When Royles began conducting research for his dissertation in history, he was interested in uncovering the strategies that African-American activists used to mobilize their communities to focus on and attend to the AIDS epidemic among black people in the U.S.
However, he quickly learned that documented sources on the topic were lacking. So he set out to find and interview sources on his own.
In the process, he met face to face with those who had served on the frontlines of the epidemic in African-American communities, recording and painstakingly transcribing each interview.
He started his interviews in Philadelphia and, before he knew it, the project had taken on a life of its own.
In one interaction, Royles spoke with Curtis Wadlington, who helped found the highly effective education agency Blacks Educating Blacks About Sexual Health Issues (BEBASHI) in Philadelphia in 1985. Wadlington explained how he and other activists achieved success in their communities by linking AIDS to other pressing issues, such as hunger and healthcare reform.
"We founded BEBASHI and we tried to say there's another message besides 'John and his lover Rick,'" Wadlington told Royles.
He also interviewed Pernessa Seele, an immunologist and the CEO and founder of Balm in Gilead, Inc., a religious-based organization that provides support to people with AIDS and their families and works toward prevention of HIV and AIDS.
In 1989, Seele initiated the Harlem Week of Prayer for the Healing of Aids, now a national annual event. "Every week we had an education program in a church or a mosque, always a place of worship. So that's how we got started. Today, all of the awareness days are modeled after the Harlem Week of Prayer for the Healing of Aids."
Each individual interviewed would suggest that he talk to several others. And Royles began to develop a backlog of interviews needing transcription, all the while recognizing the significance of the project he had undertaken. Many of the interviewees had been living for years with HIV.
"We don't have forever to hear the stories of these activists. The need to preserve them now is urgent," said Royles.

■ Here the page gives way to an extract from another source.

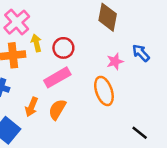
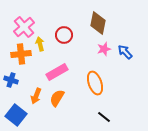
red circle: (63, 48) -> (64, 35), moved
pink star: (115, 61) -> (104, 49), moved
black line: (140, 133) -> (104, 117), moved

To expand the project to other cities and to archive the interviews for the use of future scholars, Royles launched The African American AIDS Activism Oral History Project, which has been successfully funded through a Kickstarter campaign.
Though his dissertation has reached completion, Royles continues to conduct interviews. In May, he visited New York, Philadelphia, Atlanta and Columbia, South Carolina, to talk with top-level public health policymakers, academics, artists, people who work in HIV prevention and a hairdresser who has been distributing condoms and information about HIV from her salon since 1986.
"Those trips were made possible by the Kickstarter campaign, so I'm extremely grateful to my backers for their generosity," said Royles.
He plans to donate transcripts of the interviews to Temple's Paley Library.